I have a pretty firm rule that if you have breaks from technology, you’re more likely to get to sleep on time. So things like no tech in the morning before breakfast. Tech breaks during meals. No tech an hour before bed, and no tech in the bedroom. Those four boundaries around tech would give you a structure to at least de-adrenalize the brain, detaching it from the over-stimulation of tech.

SF: Thanks for your time with us! We’ll give you the final word. Any parting ideas you’d like to leave us with?

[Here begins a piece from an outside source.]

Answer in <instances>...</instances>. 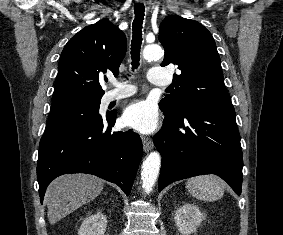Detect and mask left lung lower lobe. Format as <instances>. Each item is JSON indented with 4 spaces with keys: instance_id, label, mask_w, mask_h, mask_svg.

“You can’t tell a child what to do, you’ve got to show them.”
Dave Gibson

DG: You can’t tell a child what to do, you’ve got to show them. That would be the key to it all. Also, without technology, I don’t think we’d be having this conversation. I think technology, and particularly the way that social media has come into the world of kids, has caused the sleep crisis in our children more than anything else. It’s up to us as adults to model different behaviors, so our children are copying the right things. Also, we need to give them our time and attention, rather than us being stuck to a mobile phone or on technology ourselves at night.